■ Records:
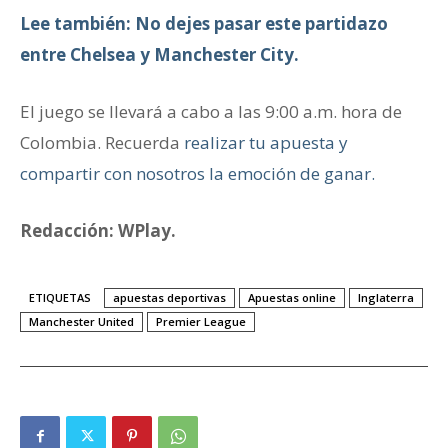
Lee también: No dejes pasar este partidazo
entre Chelsea y Manchester City.
El juego se llevará a cabo a las 9:00 a.m. hora de
Colombia. Recuerda
realizar tu apuesta y
compartir con nosotros la emoción de ganar.
Redacción: WPlay.
ETIQUETAS
apuestas deportivas
Apuestas online
Inglaterra
Manchester United
Premier League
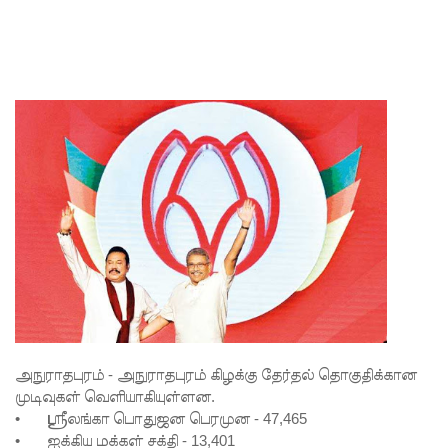
சிமாரா
அலியின்
சிறுவர்
கதை நூல்
ஆகஸ்ட்
15
வெளியீடு!
மகசின்
சிறைக்கு
ள்
போதைப்
அநுராதபுரம் - அநுராதபுரம் கிழக்கு தேர்தல் தொகுதிக்கான
பொருள்
முடிவுகள் வெளியாகியுள்ளன.
வீச
•
ஸ்ரீலங்கா பொதுஜன பெரமுன - 47,465
•
ஐக்கிய மக்கள் சக்தி - 13,401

■ What to do: Please retype the whole listing above word for word and drop the pictures.

■ Written solution:
Lee también: No dejes pasar este partidazo
entre Chelsea y Manchester City.
El juego se llevará a cabo a las 9:00 a.m. hora de
Colombia. Recuerda
realizar tu apuesta y
compartir con nosotros la emoción de ganar.
Redacción: WPlay.
ETIQUETAS
apuestas deportivas
Apuestas online
Inglaterra
Manchester United
Premier League
சிமாரா
அலியின்
சிறுவர்
கதை நூல்
ஆகஸ்ட்
15
வெளியீடு!
மகசின்
சிறைக்கு
ள்
போதைப்
அநுராதபுரம் - அநுராதபுரம் கிழக்கு தேர்தல் தொகுதிக்கான
பொருள்
முடிவுகள் வெளியாகியுள்ளன.
வீச
•
ஸ்ரீலங்கா பொதுஜன பெரமுன - 47,465
•
ஐக்கிய மக்கள் சக்தி - 13,401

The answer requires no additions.